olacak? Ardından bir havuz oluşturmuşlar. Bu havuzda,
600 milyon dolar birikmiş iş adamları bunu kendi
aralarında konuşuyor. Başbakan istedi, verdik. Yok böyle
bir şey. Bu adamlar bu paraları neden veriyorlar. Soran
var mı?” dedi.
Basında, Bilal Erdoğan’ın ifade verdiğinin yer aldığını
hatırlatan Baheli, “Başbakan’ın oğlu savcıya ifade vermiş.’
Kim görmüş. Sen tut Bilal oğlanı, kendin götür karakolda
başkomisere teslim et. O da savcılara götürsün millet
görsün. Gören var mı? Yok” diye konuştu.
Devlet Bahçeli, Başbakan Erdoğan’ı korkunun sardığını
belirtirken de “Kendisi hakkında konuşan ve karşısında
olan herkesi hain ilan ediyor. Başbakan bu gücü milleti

☆ ☆ ☆

EXERCISE:
In the material above, find every line with the word "Bilal" and show it.

OUTPUT OF THE TASK:
Basında, Bilal Erdoğan’ın ifade verdiğinin yer aldığını
Kim görmüş. Sen tut Bilal oğlanı, kendin götür karakolda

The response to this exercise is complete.